This month we mourned the passing of this mighty oak, one of the original trees planted on Duke’s West Campus. It was all the buzz in the sociology-psychology building. Sadly, no one could recall the tree’s name. We’ll have to give it the posthumous name of a dead social scientist.
Apparently the tree was terminal, suffering from a deadly fungus, discovered with the aid of sonic tomography. A tomograph is a technology that produces a cross-sectional image of a three dimensional object. In the case of a tooth, or a tree, it lets you see the rot that might not be apparent from the outside. I’ve heard that a lot of the “city” trees in Durham have a lifespan of around 80 years, so I’m not surprised that Duke was monitoring these. West Campus construction started in the 1920s.
All week we watched with fascination and a little sadness as crews worked with a with a giant crane, hoisting huge pieces of the tree over the building into the parking lot on the other side.
By Friday afternoon there was nothing left but a jagged stump.
Although the tree was gone, Duke promised that the good wood from the tree would be repurposed for use at the University and in the Durham community. Soon an e-mail circulated that there were tree cookies available for interested staff. At first I salivated on my keyboard, thinking of the Keebler Elves and their yummy confections. Then I remembered that I’d seen a one a long time ago in a science class. The teacher had shown us a tree cookie–a cross section of a stump or branch–to illustrate how trees grow. I remember counting the rings to figure out how long the tree had lived.
Last week I got the word that there was a tree cookie with my name on it. As I made the rounds, there seemed to be a cookie in every office. Bob Jackson proudly displays his cookie below.

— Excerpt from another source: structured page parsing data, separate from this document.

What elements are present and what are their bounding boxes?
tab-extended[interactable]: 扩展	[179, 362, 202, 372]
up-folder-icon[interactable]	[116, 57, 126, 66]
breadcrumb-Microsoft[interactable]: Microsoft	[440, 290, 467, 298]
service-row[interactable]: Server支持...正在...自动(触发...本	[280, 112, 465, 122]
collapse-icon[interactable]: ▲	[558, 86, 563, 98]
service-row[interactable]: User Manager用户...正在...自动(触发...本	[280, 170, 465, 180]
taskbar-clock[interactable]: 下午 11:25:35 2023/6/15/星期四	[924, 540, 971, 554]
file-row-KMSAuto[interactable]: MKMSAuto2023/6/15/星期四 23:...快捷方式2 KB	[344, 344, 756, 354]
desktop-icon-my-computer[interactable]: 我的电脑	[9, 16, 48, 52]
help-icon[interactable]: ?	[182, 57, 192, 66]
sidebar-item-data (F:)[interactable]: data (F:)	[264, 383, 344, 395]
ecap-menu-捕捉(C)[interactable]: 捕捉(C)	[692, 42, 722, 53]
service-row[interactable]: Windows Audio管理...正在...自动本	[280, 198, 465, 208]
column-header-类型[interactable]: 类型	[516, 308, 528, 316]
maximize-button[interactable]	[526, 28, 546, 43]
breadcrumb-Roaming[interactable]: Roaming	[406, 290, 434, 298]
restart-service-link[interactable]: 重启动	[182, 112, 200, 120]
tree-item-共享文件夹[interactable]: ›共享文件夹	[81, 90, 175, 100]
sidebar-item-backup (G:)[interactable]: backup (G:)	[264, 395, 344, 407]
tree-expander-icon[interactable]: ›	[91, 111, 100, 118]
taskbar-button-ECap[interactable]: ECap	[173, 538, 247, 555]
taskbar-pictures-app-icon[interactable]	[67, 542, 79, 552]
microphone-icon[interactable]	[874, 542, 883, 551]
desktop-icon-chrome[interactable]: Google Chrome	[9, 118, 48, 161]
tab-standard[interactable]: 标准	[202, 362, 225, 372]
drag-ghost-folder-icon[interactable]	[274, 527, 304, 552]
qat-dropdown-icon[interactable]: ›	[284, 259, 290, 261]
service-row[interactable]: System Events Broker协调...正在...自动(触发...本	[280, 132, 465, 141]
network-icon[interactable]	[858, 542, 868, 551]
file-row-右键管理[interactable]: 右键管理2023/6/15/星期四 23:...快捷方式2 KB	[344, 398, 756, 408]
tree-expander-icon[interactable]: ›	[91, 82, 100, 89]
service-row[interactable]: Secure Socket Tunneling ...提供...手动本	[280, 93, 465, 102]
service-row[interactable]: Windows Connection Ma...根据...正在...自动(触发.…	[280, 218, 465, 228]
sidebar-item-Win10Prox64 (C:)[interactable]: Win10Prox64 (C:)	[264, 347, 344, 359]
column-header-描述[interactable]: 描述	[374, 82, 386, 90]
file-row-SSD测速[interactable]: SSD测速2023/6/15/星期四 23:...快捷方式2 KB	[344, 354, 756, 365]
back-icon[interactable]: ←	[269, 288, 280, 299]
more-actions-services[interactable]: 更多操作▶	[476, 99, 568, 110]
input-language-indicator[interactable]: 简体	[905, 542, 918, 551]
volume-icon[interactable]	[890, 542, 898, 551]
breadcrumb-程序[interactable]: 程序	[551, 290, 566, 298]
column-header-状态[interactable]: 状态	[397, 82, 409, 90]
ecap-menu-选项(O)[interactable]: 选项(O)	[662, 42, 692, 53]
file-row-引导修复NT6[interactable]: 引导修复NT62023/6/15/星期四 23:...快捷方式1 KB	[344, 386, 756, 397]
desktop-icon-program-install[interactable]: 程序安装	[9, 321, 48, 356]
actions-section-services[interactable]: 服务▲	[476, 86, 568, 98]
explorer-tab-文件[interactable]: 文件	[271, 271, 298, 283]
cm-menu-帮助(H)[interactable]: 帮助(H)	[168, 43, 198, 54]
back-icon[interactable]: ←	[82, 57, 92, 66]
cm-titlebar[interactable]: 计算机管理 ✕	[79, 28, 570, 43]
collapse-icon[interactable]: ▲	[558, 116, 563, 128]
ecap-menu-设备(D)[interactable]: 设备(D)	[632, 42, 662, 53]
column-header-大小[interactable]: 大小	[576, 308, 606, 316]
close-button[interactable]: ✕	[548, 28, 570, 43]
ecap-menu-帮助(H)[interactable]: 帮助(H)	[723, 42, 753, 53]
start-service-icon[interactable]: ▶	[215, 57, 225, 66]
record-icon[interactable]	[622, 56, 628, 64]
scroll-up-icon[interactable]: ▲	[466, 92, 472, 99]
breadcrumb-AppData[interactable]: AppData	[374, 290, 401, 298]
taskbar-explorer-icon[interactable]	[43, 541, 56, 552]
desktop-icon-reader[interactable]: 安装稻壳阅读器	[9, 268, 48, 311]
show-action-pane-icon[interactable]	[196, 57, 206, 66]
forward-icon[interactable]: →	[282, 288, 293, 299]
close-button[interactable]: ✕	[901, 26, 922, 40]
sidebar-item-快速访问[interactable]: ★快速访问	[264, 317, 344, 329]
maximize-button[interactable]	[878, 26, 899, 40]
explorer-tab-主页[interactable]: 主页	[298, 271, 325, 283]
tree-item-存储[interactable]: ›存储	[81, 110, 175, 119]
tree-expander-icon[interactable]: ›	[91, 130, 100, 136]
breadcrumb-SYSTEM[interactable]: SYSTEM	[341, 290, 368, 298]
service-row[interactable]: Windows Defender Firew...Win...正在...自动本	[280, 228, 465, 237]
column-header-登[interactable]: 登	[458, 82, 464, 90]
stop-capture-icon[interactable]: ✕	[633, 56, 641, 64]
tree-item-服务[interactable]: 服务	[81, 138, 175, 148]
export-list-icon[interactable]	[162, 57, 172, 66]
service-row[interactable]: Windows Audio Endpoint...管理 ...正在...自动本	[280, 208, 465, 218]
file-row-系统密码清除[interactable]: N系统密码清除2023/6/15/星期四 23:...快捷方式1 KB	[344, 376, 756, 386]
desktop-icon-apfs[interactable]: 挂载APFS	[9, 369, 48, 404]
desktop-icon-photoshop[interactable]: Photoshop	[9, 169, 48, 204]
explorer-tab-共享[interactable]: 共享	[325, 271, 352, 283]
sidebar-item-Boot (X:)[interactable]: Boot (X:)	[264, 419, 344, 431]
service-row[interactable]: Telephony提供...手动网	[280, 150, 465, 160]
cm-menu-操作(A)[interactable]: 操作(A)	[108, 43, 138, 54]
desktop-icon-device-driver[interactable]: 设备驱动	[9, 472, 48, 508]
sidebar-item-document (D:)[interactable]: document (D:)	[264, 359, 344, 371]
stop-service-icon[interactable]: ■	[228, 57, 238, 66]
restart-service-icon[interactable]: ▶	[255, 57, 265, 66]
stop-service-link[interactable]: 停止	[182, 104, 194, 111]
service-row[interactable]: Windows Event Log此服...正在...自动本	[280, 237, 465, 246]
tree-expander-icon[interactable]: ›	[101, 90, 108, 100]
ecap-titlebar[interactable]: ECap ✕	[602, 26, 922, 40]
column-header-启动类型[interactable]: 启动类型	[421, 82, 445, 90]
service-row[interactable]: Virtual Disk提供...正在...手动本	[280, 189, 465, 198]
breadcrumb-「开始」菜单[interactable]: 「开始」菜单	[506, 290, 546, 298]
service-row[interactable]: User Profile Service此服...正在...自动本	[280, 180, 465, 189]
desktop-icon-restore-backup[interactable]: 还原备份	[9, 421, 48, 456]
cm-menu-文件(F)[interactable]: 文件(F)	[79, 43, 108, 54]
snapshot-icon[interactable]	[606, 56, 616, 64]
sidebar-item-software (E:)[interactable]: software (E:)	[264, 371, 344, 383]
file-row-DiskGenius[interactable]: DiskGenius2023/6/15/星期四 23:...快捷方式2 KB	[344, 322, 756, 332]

Call me master of the obvious, but this week I’ve been thinking about our attachments to trees and all the reasons we love them–their beauty, their majesty, the cool shade that they provide. Folks on one side of the building have suddenly found that their offices are a lot brighter. It’s sad to think that something that was planted when West Campus was just being built from what was Rigsbee Farm is now no more. Feeling a little sentimental, I started waxing poetic, going back to my favorite nature-poet, Robert Frost. Pausing for a second, I looked down at my desk to realize that I had been using my tree cookie as a coaster. Feeling just a little bit guilty, I wiped off the wetness and placed my cookie next to the window.